One thing is probably the huge number of statistical packages it has (see: http://cran.r-project.org/web/views/), including (static) graphics (e.g: ggplot2, lattice, and just the base graphics).
Hi chimeracoder,
I am very curious to better understand how you find python better for the data pre-processing stage.
I use only R, and would love to know what "I am missing" here.
Any simple example will also make it easier to understand.
Well explained by chimeracoder. Data-table centric operations are much more natural in R while sequential objects (lists, tuples, and strings) are quickly manipulated in Python (there are more string/regex methods there).
I am a heavy Python user, but when I use Numpy/Scipy I don't feel like I'm using Python much anymore so at that point I either switch to R (or Fortran)... though I'm quite optimistic that at some point the pandas DataFrame can become my default storage structure from which I can parse out R tasks through Rpy, SQLite, HDF5, or possibly Reddis.

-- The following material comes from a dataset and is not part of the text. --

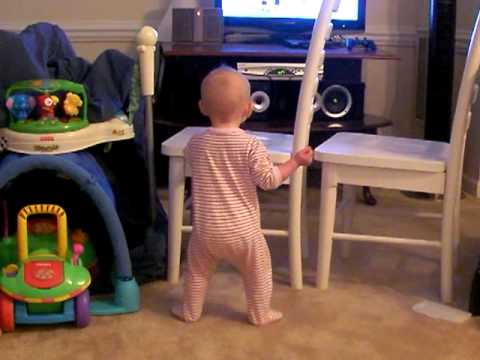 Find the location of a particular element. This screenshot has width=480, height=360. toy is located at coordinates (62, 178).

matplotlib is very verbose though; I almost prefer Matlab's graphics model... though less so than R's basic and lattice graphics.
True,
Though if you need to run a rare or uncommon stat procedure, SAS is not likely to have it in the core, and then you are back to using what "some grad student wrote".
In what metric?
The GUI of SPSS is better then R (which doesn't have a GUI, though interesting competitors are available like Rcmdr and Deducer).

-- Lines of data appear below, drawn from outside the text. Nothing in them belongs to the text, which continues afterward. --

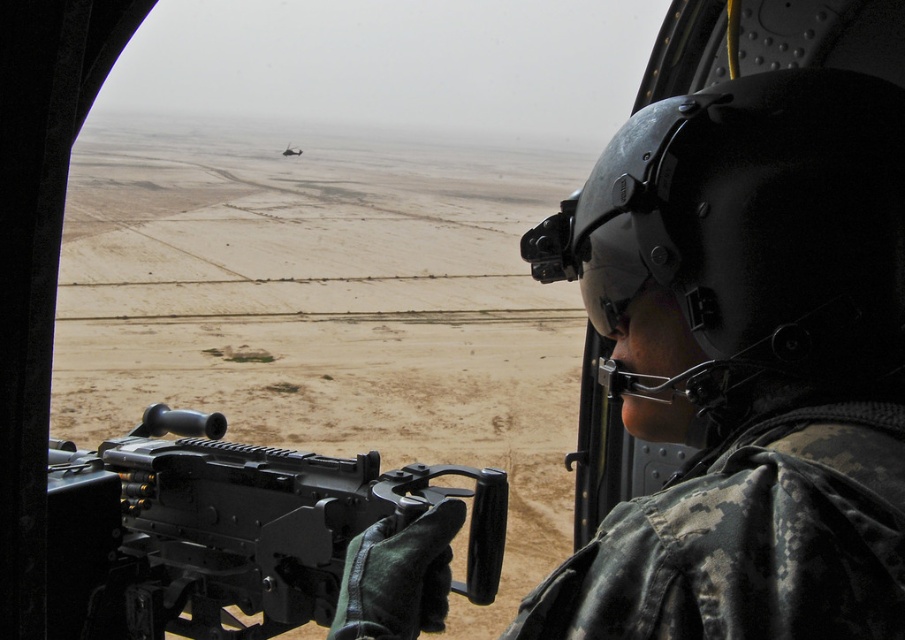 Question: Can you confirm if black matte rifle at center is positioned above dark gray metallic helicopter at upper center?

Choices:
 (A) no
 (B) yes

Answer: (A)

Question: Can you confirm if black matte rifle at center is positioned to the right of dark gray metallic helicopter at upper center?

Choices:
 (A) no
 (B) yes

Answer: (B)

Question: Can you confirm if black matte rifle at center is wider than dark gray metallic helicopter at upper center?

Choices:
 (A) no
 (B) yes

Answer: (A)

Question: Among these objects, which one is nearest to the camera?

Choices:
 (A) dark gray metallic helicopter at upper center
 (B) black matte rifle at center

Answer: (B)

Question: Which point is farther from the camera taking this photo?

Choices:
 (A) (298, 156)
 (B) (348, 467)

Answer: (A)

In terms of everything else (performance, graphics, statistical tools, programming language), then from what I understand - R is the winner without a doubt...

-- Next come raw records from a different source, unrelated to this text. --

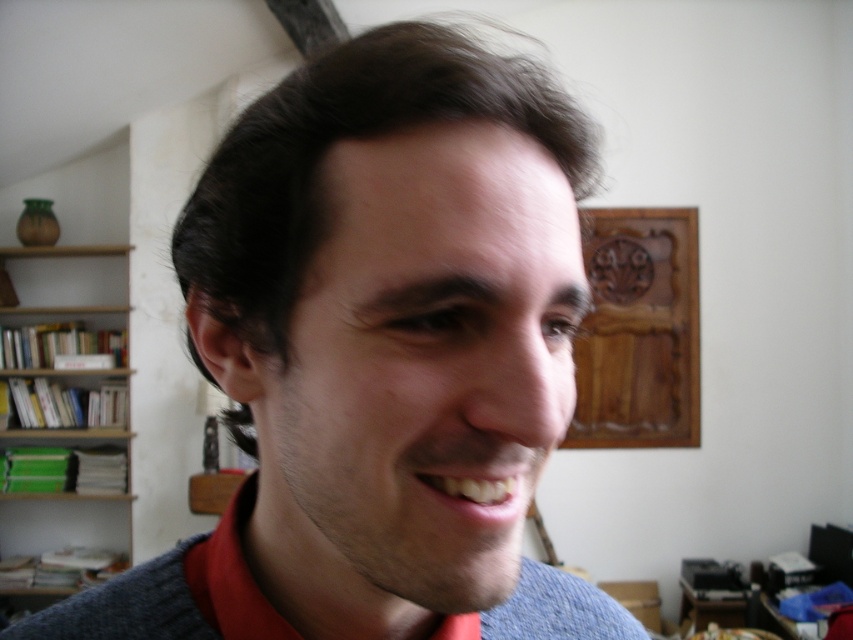 You are helping to organize a closet and need to place the gray wool sweater at center and the wooden shelves at left. Given their sizes, which object should be placed on top of the other?

The gray wool sweater at center is not as tall as the wooden shelves at left, so the sweater can be placed on top of the shelves.

You are a fashion designer analyzing the placement of a pin on a model wearing a gray wool sweater. The pin is placed at point (379, 355). Based on the image, where exactly is the pin located on the gray wool sweater at center?

The pin is located at point (379, 355) on the gray wool sweater at center.

You are taking a photo of the scene and want to focus on both the point at coordinates point (631, 627) and point (67, 252). Given their positions, which point should you adjust your focus to prioritize first to ensure both are in clear view?

Point (631, 627) is closer to the camera than point (67, 252), so you should prioritize focusing on point (631, 627) first to ensure both points are in clear view.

I learned R some time ago in university. I've heard of lots of newly graduated colleagues that now work doing "SPSS consulting" (whatever that means) for big businesses. But I can't really see how you could use R to parse financial data, becaule I lack the financial background to understand what it means. Maybe that's what SPSS provides, and what singingfish means with "you don't need to know what you're doing".
SPSS comes from the school of "you don't need to know what you're doing in order to analyse data". R requires that you understand what it is what you want to do in order to make it work.
I quite like the middle ground of JMP (kind of SAS lite), and its a damned sight cheaper than SPSS too.